Material provided section start

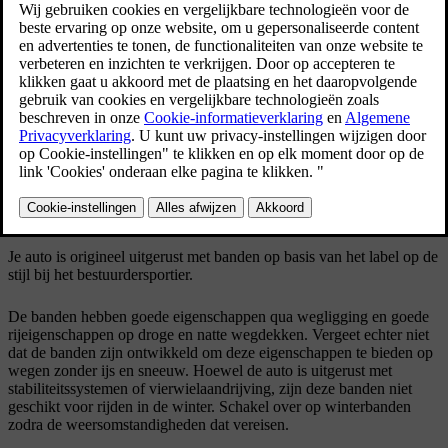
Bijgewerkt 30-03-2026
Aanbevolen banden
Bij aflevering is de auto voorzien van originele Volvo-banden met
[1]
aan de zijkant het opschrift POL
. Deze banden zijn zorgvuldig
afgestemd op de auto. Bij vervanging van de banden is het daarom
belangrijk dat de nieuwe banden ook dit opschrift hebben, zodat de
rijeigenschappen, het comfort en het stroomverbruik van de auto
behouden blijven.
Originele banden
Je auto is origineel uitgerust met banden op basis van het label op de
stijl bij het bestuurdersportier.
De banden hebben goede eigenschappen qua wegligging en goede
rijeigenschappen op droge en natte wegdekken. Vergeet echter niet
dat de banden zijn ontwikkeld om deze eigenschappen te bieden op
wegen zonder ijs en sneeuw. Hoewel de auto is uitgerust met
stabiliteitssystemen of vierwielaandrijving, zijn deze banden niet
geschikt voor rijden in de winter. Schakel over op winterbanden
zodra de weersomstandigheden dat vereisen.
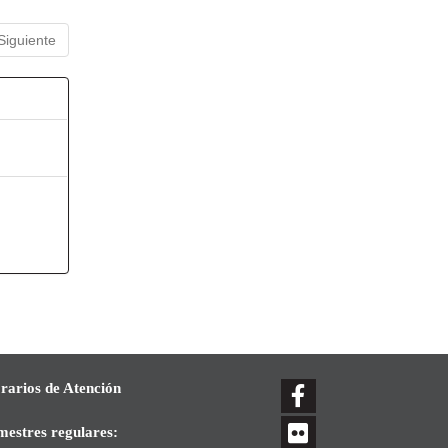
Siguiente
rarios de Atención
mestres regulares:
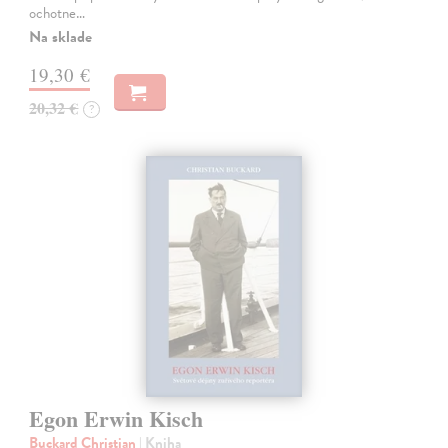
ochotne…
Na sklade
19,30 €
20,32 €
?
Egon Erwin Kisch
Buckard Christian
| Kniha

Material provided section end

Description of the task: Leave the pictures out. Repeat every entry above exactly.

Result of the task:
Bijgewerkt 30-03-2026
Aanbevolen banden
Bij aflevering is de auto voorzien van originele Volvo-banden met
[1]
aan de zijkant het opschrift POL
. Deze banden zijn zorgvuldig
afgestemd op de auto. Bij vervanging van de banden is het daarom
belangrijk dat de nieuwe banden ook dit opschrift hebben, zodat de
rijeigenschappen, het comfort en het stroomverbruik van de auto
behouden blijven.
Originele banden
Je auto is origineel uitgerust met banden op basis van het label op de
stijl bij het bestuurdersportier.
De banden hebben goede eigenschappen qua wegligging en goede
rijeigenschappen op droge en natte wegdekken. Vergeet echter niet
dat de banden zijn ontwikkeld om deze eigenschappen te bieden op
wegen zonder ijs en sneeuw. Hoewel de auto is uitgerust met
stabiliteitssystemen of vierwielaandrijving, zijn deze banden niet
geschikt voor rijden in de winter. Schakel over op winterbanden
zodra de weersomstandigheden dat vereisen.
Siguiente
rarios de Atención
mestres regulares:
ochotne…
Na sklade
19,30 €
20,32 €
?
Egon Erwin Kisch
Buckard Christian
| Kniha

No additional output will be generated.